**Task item**
Go through the listing below and retype exactly the lines starting at the one with "зовнішня реклама" and ending at the one with "Sonstiges zu CB", skipping pictures.

**Supplied material**
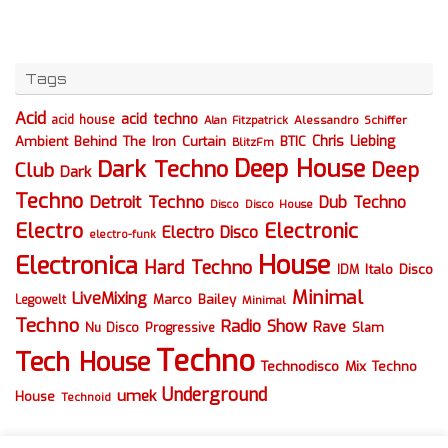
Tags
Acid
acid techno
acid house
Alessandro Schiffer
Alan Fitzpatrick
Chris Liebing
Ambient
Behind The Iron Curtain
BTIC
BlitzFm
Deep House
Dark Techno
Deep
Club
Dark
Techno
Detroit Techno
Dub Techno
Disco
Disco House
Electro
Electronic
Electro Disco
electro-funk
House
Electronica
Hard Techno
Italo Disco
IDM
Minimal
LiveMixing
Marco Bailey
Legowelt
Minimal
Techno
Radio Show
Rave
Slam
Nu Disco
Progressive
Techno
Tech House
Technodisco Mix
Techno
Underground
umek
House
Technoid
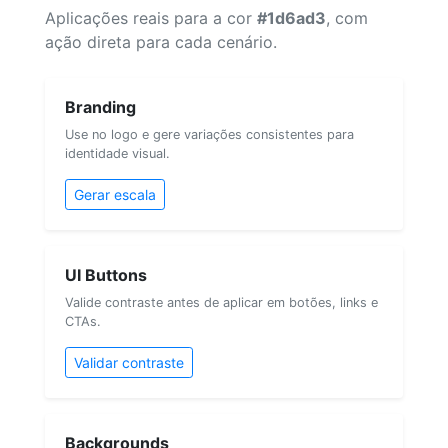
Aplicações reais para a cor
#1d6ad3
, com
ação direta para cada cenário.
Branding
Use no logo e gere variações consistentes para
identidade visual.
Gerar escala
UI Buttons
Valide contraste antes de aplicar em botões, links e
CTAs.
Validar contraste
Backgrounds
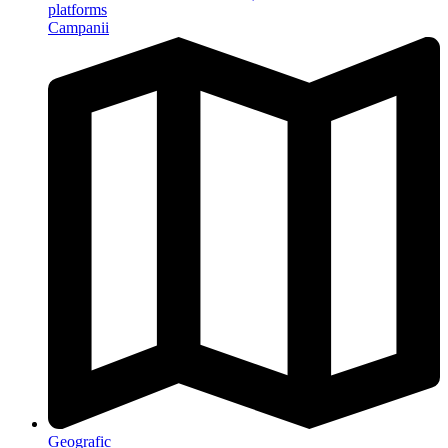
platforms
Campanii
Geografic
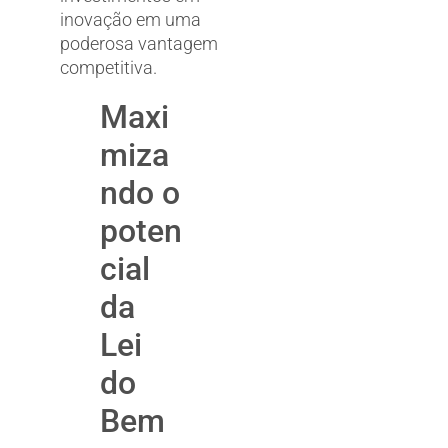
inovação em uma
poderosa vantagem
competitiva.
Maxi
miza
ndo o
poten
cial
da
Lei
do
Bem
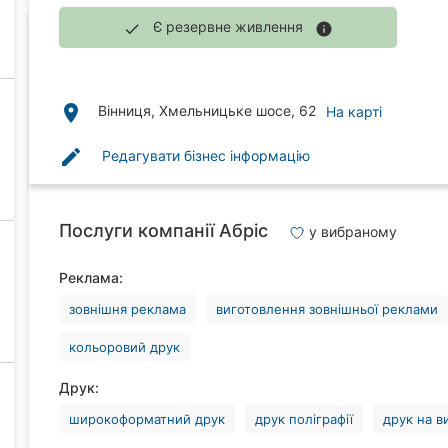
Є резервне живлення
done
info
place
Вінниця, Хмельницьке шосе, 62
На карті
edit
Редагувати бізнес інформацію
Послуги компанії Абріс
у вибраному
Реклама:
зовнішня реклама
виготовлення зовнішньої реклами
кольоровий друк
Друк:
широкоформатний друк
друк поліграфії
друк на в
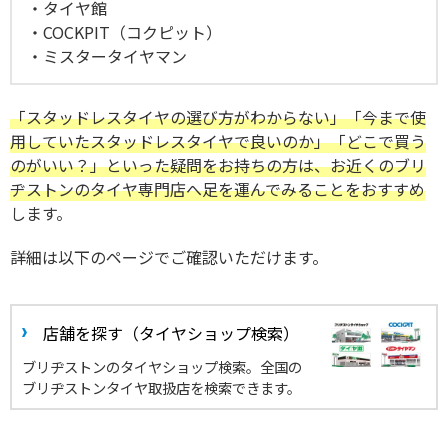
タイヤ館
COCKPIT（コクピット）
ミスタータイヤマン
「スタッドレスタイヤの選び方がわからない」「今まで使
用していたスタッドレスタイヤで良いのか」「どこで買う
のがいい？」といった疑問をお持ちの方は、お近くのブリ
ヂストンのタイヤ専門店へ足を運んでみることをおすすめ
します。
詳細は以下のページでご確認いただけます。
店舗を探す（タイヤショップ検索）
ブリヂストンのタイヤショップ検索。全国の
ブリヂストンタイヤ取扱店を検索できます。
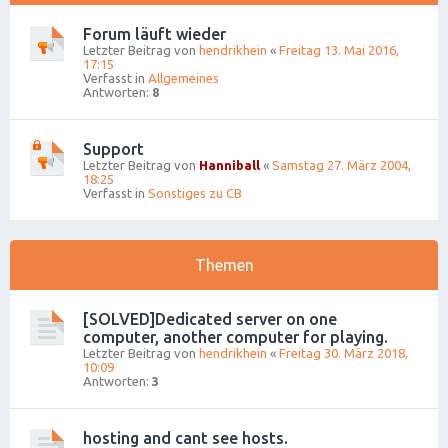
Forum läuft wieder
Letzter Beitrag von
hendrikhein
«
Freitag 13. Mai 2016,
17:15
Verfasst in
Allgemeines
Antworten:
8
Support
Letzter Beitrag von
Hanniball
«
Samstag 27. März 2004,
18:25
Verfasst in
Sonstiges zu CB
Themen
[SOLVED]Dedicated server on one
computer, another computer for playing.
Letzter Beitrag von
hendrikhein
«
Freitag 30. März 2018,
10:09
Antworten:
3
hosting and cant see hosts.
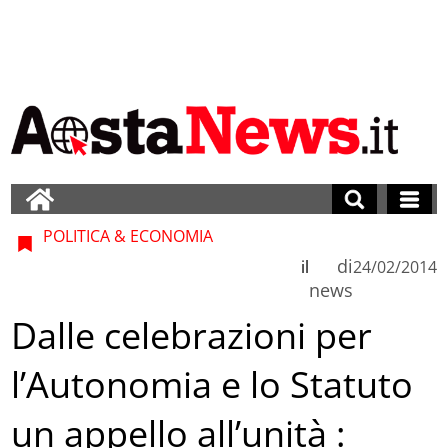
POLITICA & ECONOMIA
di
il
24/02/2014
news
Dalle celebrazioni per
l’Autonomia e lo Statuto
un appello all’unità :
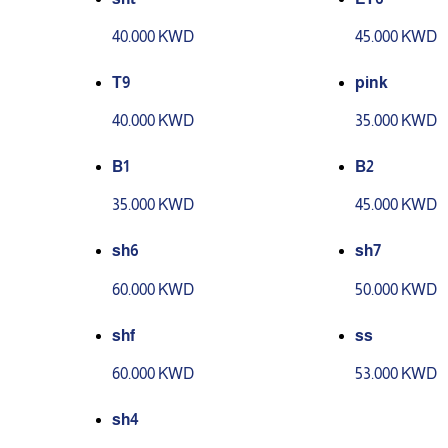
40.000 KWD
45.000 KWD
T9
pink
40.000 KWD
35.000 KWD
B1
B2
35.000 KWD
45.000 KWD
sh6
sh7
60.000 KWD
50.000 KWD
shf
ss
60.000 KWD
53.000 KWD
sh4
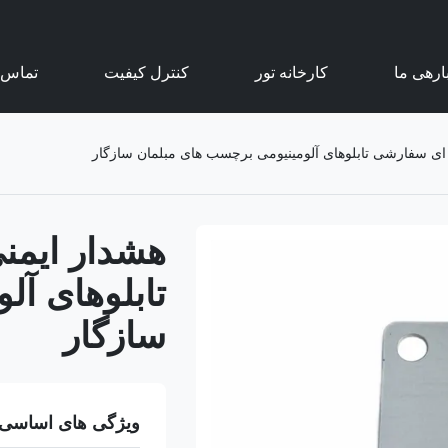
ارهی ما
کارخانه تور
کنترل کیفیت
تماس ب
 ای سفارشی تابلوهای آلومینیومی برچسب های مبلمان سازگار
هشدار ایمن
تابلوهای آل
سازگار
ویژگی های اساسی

**Answer to this problem**
зовнішня реклама
виготовлення зовнішньої реклами
кольоровий друк
Друк:
широкоформатний друк
друк поліграфії
друк на в
タイヤ館
COCKPIT（コクピット）
ミスタータイヤマン
「スタッドレスタイヤの選び方がわからない」「今まで使
用していたスタッドレスタイヤで良いのか」「どこで買う
のがいい？」といった疑問をお持ちの方は、お近くのブリ
ヂストンのタイヤ専門店へ足を運んでみることをおすすめ
します。
詳細は以下のページでご確認いただけます。
店舗を探す（タイヤショップ検索）
ブリヂストンのタイヤショップ検索。全国の
ブリヂストンタイヤ取扱店を検索できます。
Forum läuft wieder
Letzter Beitrag von
hendrikhein
«
Freitag 13. Mai 2016,
17:15
Verfasst in
Allgemeines
Antworten:
8
Support
Letzter Beitrag von
Hanniball
«
Samstag 27. März 2004,
18:25
Verfasst in
Sonstiges zu CB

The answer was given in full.